放蕩かっぽれ節

前回につづいて、「山田洋次×渥美清 TBS日曜劇場傑作選 4作品-ボックス」について書く。このDVDボックスのタイトルに明記されているのは「山田洋次=脚本」と「渥美清=主演」という要素なのだが、収録されている4作品には、制作スタッフの顔ぶれ、出演者、演出テーマなど、共通する点がたくさんある。4作品とは、「あにいもうと」1972年、「放蕩一代息子」(1973年)、「放蕩かっぽれ節」(1978年)、「伜(せがれ)」(1979年)のいずれも名作ドラマだ。
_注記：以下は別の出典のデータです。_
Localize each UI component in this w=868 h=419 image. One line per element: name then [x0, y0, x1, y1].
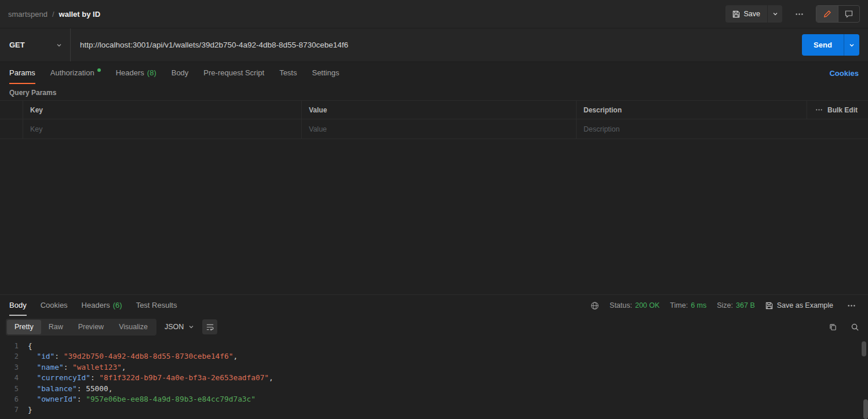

TBSの東芝日曜劇場(当時)のシリーズなので、当然なのだけれども、プロデューサー=石井ふく子さんを筆頭に、演出=宮武昭夫、脚本=山田洋次、主演=渥美清というメンバーが、いずれの作品にも参加。俳優陣には、倍賞千恵子、奈良岡朋子、志村喬、宮口精二に加えて、桜井せんり、犬塚弘など、往年のバイプレイヤーもいる。そして、あの太宰久雄。このメンバーは、実に「男はつらいよ」の順レギュラーか、ゲスト俳優格の方々ばかり。

テレビ黄金期のこの時代、TBSに集まった、珠玉の制作スタッフと俳優陣。そして山田洋次さんが脚本家として作り出す、人間への愛情あふれる世界観。まさに良質の「テレビドラマ」という原型がここに完成しているように思える。しかし残念なことに、ここで石井ふく子さんと山田洋次さんがまとめあげた、良質のコンテンツ制作母体は、その活躍の舞台を映画へと移していくのだ。その後、テレビは「トレンディードラマ」や「サスペンス劇場」といった、現代の金銭と物質に溢れかえった世相に同調するだけのメディアへと変貌していく。安心して、良質のドラマを見るという習慣は、視聴者の方も失っていくのだろう。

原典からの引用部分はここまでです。